Extracted page text data:
-=-=-=-=-

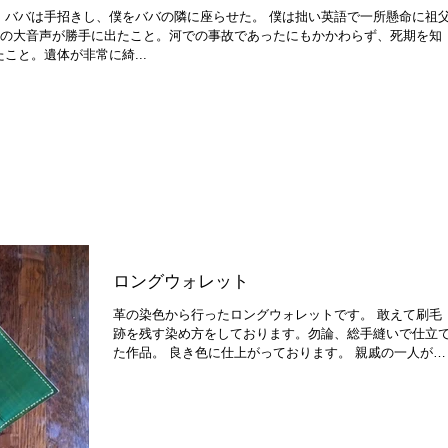
・ババは手招きし、僕をババの隣に座らせた。 僕は拙い英語で一所懸命に祖
”の大音声が勝手に出たこと。河での事故であったにもかかわらず、死期を知
こと。遺体が非常に綺...
ロングウォレット
革の染色から行ったロングウォレットです。 敢えて刷毛
跡を残す染め方をしております。勿論、総手縫いで仕立
た作品。 良き色に仕上がっております。 親戚の一人が体
調を崩して入院したため、お見舞いの代わりに作成。 退
院したら、この財布に大金を詰め込んで、豪遊してもら
うと思いまし...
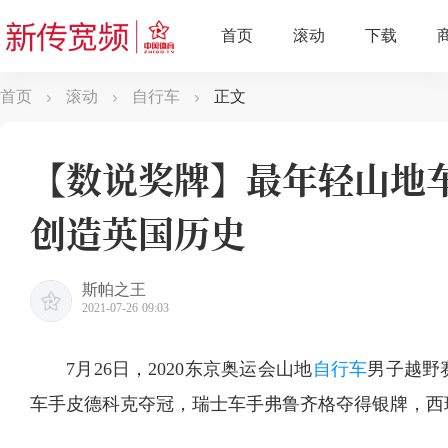
首页
滚动
自行车
正文
【数说奖牌】最年轻山地车
创造英国历史
斯帕之王
2021-07-26 09:03
7月26日，2020东京奥运会山地
自行车
男子越野
车手皮德科克夺冠，瑞士车手弗鲁齐格夺得银牌，西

-=-=-=-=-

Task to carry out:
Print the data again, word for word, without any pictures.

Task output:
・ババは手招きし、僕をババの隣に座らせた。 僕は拙い英語で一所懸命に祖
”の大音声が勝手に出たこと。河での事故であったにもかかわらず、死期を知
こと。遺体が非常に綺...
ロングウォレット
革の染色から行ったロングウォレットです。 敢えて刷毛
跡を残す染め方をしております。勿論、総手縫いで仕立
た作品。 良き色に仕上がっております。 親戚の一人が体
調を崩して入院したため、お見舞いの代わりに作成。 退
院したら、この財布に大金を詰め込んで、豪遊してもら
うと思いまし...
首页
滚动
自行车
正文
【数说奖牌】最年轻山地车
创造英国历史
斯帕之王
2021-07-26 09:03
7月26日，2020东京奥运会山地
自行车
男子越野
车手皮德科克夺冠，瑞士车手弗鲁齐格夺得银牌，西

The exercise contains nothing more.